A reprise of Rich Dad Poor Dad. There has been much discussion of the authenticity of RDPD’s and the background of the author. You can read about that at other blogs: Rich Dad, Poor Dad, Liar Dad, Thief.  However, one criticism of the book is below along with my own interpretation of RDPD’s theories.

Jeff writes – “You tried to demonstrate that a house is a liability because you pay property tax on it. That is irrelevant. You also have to pay a tax on your car (license fee). Does that make your car a liability? You pay taxes on your income. Does that mean that earned income is a liability?”

Actually, RDPD clearly defines an asset as something that puts money in your pocket and a liability as something that takes money out of your pocket. So, if you live in your house, you pay a mortgage, taxes, etc., it is effectively a liability because the money comes out of your salary to pay this stuff. In other words, the house is costing YOU money.

Whereas if you rent out a house to someone who pays rent, as long as the rental income covers ALL expenses (inc. taxes) plus a little, the house becomes an ASSET, ie. it is making money for you.

In truth, this is a simplification of the situation, as in a balance sheet, a house with a mortgage would be recorded twice, as an Asset and a Liability. Anyway, he makes an interesting point that our passion for buying houses to live in really isn’t such a great way to make wealth (except through capital gains) as it produces no regular benefit.

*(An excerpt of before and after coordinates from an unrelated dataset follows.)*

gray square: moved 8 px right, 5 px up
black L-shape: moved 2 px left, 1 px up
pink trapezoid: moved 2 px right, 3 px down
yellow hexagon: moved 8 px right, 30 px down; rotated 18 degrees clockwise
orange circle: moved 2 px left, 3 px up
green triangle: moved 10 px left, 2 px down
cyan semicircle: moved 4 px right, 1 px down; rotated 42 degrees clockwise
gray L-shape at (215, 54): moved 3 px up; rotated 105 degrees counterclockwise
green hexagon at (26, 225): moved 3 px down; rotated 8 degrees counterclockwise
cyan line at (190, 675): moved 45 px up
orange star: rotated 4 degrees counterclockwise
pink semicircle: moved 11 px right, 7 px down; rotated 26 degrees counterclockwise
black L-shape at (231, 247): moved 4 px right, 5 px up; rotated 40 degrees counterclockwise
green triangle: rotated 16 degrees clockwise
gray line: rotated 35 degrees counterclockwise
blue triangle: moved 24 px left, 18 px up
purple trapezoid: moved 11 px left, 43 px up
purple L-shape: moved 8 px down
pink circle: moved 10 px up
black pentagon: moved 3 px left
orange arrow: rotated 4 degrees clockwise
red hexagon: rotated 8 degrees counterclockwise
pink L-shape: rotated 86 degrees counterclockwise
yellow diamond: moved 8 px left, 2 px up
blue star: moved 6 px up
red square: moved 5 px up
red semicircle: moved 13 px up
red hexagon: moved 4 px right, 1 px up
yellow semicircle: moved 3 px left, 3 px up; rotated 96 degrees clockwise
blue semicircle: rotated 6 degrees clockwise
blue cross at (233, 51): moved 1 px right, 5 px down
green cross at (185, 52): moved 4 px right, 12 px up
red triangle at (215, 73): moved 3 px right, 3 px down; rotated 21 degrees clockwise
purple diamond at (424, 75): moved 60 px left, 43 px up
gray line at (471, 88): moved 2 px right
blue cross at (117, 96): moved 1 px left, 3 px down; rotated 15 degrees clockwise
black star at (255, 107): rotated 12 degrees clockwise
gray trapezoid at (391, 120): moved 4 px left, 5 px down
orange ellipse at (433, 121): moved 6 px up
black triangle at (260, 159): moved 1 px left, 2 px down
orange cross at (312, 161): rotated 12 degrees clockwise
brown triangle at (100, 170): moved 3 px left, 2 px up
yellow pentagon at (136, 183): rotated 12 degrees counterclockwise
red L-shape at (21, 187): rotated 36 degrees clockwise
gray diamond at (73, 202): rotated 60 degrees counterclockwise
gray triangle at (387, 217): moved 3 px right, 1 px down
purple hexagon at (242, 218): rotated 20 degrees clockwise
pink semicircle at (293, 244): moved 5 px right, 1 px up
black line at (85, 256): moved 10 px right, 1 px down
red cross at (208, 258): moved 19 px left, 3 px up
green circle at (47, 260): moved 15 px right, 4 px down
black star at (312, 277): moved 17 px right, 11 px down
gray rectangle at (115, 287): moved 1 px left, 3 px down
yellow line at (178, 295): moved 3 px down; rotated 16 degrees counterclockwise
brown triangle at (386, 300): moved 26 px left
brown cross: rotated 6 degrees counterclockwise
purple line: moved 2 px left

But I do think he makes an interesting point: somethings that we attribute as having asset value aren’t really assets at all. A Car is a quickly depreciating asset, and if you are paying car loans, some of the time, the net difference between the value of your car and your outstanding loan may turn it into a clear liability on your personal balance sheet, esp. in the first six months where you haven’t paid anything off, and the car has suffered the sharpest decline in its value.

“A house is an asset, period. ”

Another point that RDPD makes is that yes, the house is an asset, but the question is whose? If you buy a house and its price decreases, your mortgage (assuming you have one) shifts into negative equity position, ie. if you sold, you would still have to repay the amount of the loan beyond the sale price of the house. Could it be said to be an asset then?

And if you don’t believe, do you honestly think that housing prices will keep heading up as they have been doing so ‘Mmm’.

Does this clarify things a little?

What I admire is RDPD’s ability to string simple observations out to a whole book! That’s quite an achievement. I did enjoy playing the game, though it is pricy.